Our apartment is really nice and in a nice part of the city. It's about a block from the ministry office, so it's really convenient. It's also a quick 'trike' (a motorcycle with a little cab attached to the side that just fits both of us) ride away from a huge grocery store called the 'Cash and Carry.' It's right across the street from a karaoke bar. Our first night here was Fat Tuesday and it was wild. We were exhausted and we just got our bed delivered and were starting to lie down at about 10pm. We turned off the lights and said a collective 'ahhh' when across the street blasts the theme song from Top Gun. It's funny now, but it was miserable that night, they rocked out to all the classics until the wee hours of the morning…it's ok we're resourceful and moved our bed into our kitchen.

Last night we ventured to the Cash and Carry again. We love it as it reminds somewhat of home. First it's air-conditioned and has a few of our favorite! Frozen tortillas we a god send (however, we have nothing to heat them in yet), ice cream and chips and salsa (even Tostidos brand).

Since we've been here we've had orientation, a prayer vigil, Mercy Ministry and Batang Krayola (children learning thru cloring with crayons). Mercy Ministry is on Wednesdays and is for the "Rugby boys". Rugby is the type of glue the kids sniff to get high to escape from their current lives and take away their hunger pains. It is fairly common here as it is cheap and legal to buy. Most Rugby boys live under a big bridge and find ways to make money (i.e. make a small wooden bridge for people to cross wet areas and charge a peso = 1/40th of a dollar). After mercy ministry (hanging out with the boys and making them lunch) we went to find a little boy Anjon (about 3 years old) who we heard was in the hospital with HEPA (hepatitis A). We went to his home to look for his family. I wish we would have taken a photo, but felt too badly. The conditions we the worst I've ever seen. Urination and human feces everywhere, a strung piece a cloth that makes a hammock for the baby. We couldn't find the family as they were at the public hospital (public hospitals typically do not give care – only private that require payment do). We found some "Rugby boys" in the neighborhood. They were again finding creative ways to make money. However this was tough one to see… An abandoned factory dumped all their waste on the side of the road (where Anjon lives). I thought it was a trash dump – apparently those are significantly larger. The boys were digging through the trash to find metals that they could turn into the "junk shop" for pesos (1 kilo of rusty old metal = 12 pesos and 40 pesos = $1.00). The encouraging part is that many of them are saving this earned money for a trip put on by youth mobilization to take the boys on overnight sports trips instead of spending the money on Rugby glue.
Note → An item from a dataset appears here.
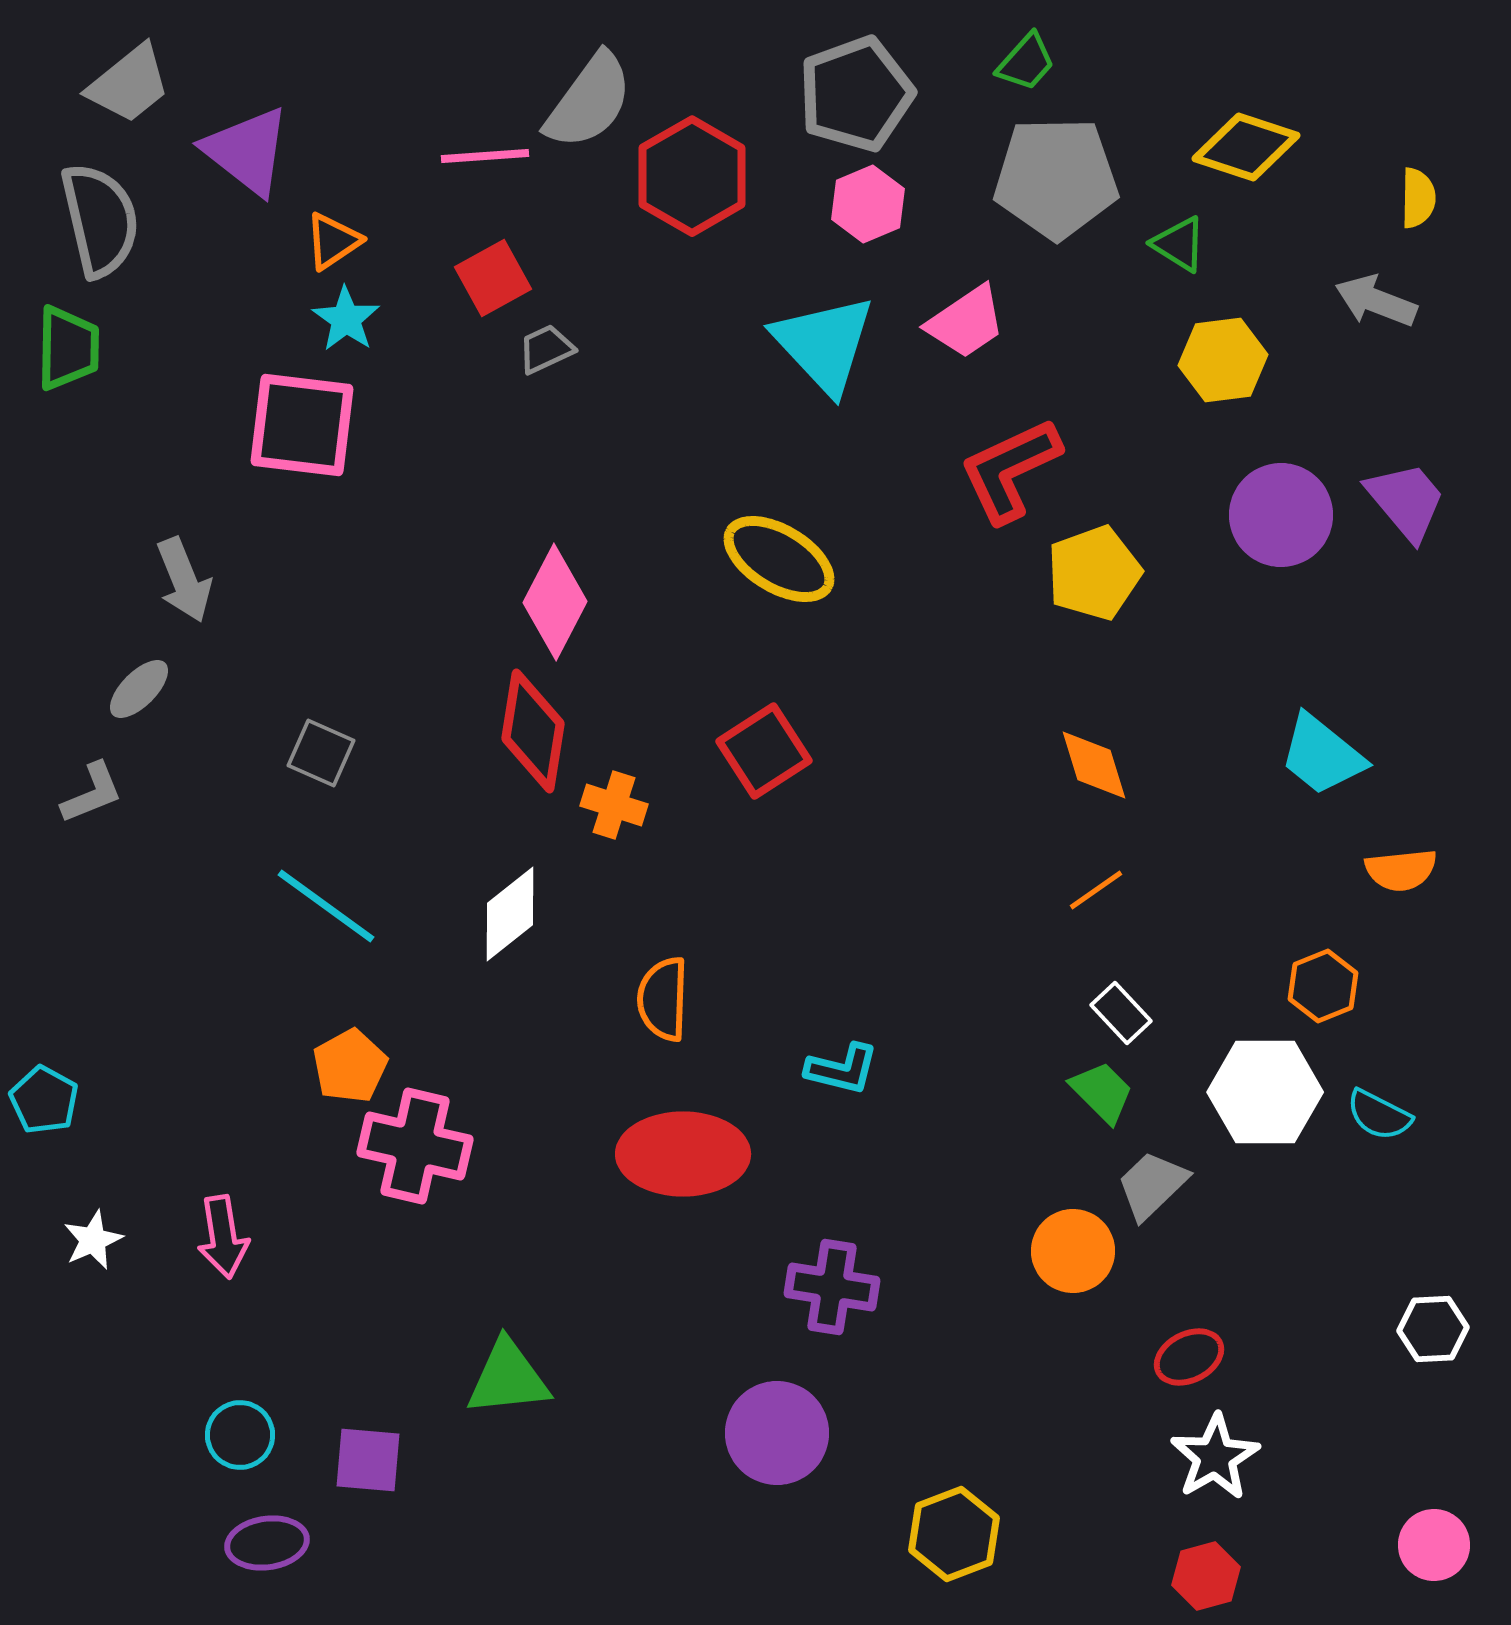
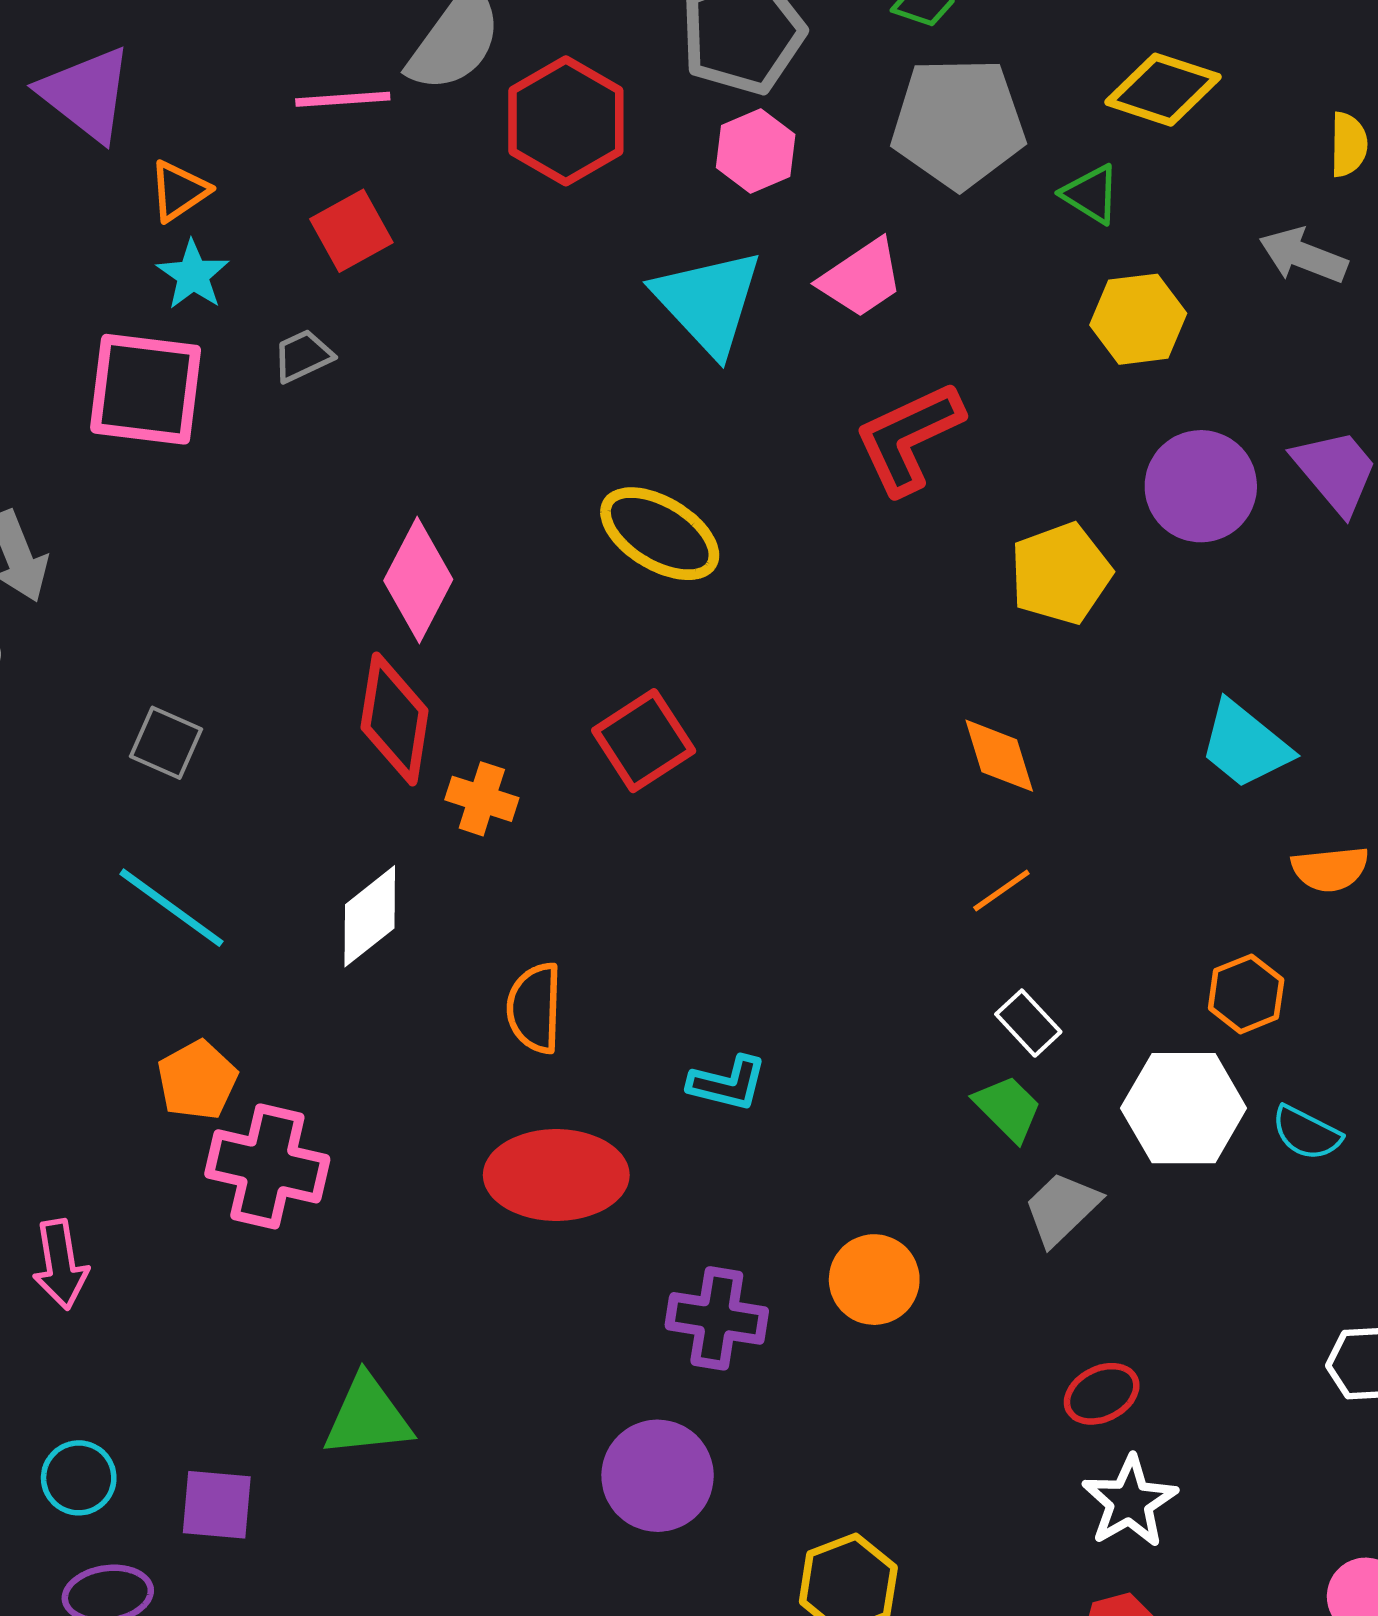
gray trapezoid: (546, 349) -> (303, 356), moved
yellow pentagon: (1094, 573) -> (1061, 574), moved
orange circle: (1073, 1251) -> (874, 1280), moved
Overall the work of God is VERY prevalent here. The inspiring stories of the Filipino missionaries are overwhelming. People rising out of poverty and raising enough pesos to serve the world is incredible to see. A lot of our teammates come from squatter areas (people who never really have homes – they find an area to create a shack in the middle of the city and are required to move at any given notice. All the squatter areas we've seen so far house hundreds of people in terrible conditions. The Lord is enabling miraculous programs, testimonies and transformations here. We're blessed to be a part of it!
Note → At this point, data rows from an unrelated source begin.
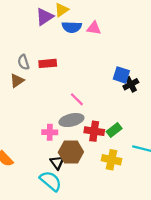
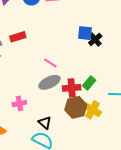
pink cross: (50, 132) -> (19, 103), moved
brown hexagon: (71, 152) -> (76, 107), moved
yellow cross: (112, 160) -> (92, 110), turned 30

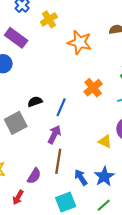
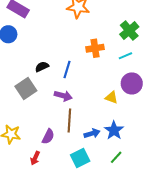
orange cross: (93, 88) -> (95, 48), turned 36
purple arrow: (54, 135) -> (63, 96), turned 84
blue arrow: (81, 177) -> (92, 133), turned 112

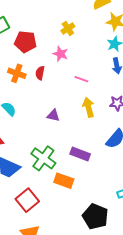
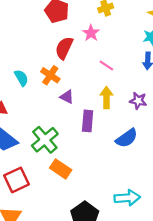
orange cross: (17, 73) -> (50, 75), moved
red semicircle: (40, 73) -> (64, 48), size x1.5
purple rectangle: (80, 154) -> (88, 121), moved, turned 60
We attached a few photos of the Mercy ministry (a boy with a pile of metals and digging at the abandoned factory), a photo of the fish farms from the air plane, and our apartment. We added a brief video of the city to youtube titled 'Traffic in Manila, Philippines' and 'Riding in Trike with Groceries' under people and blogs. We also posted this on our blog to keep it updated for everyone. Please forward this message on to anyone we may have missed.

We miss you all! Thanks for your prayers!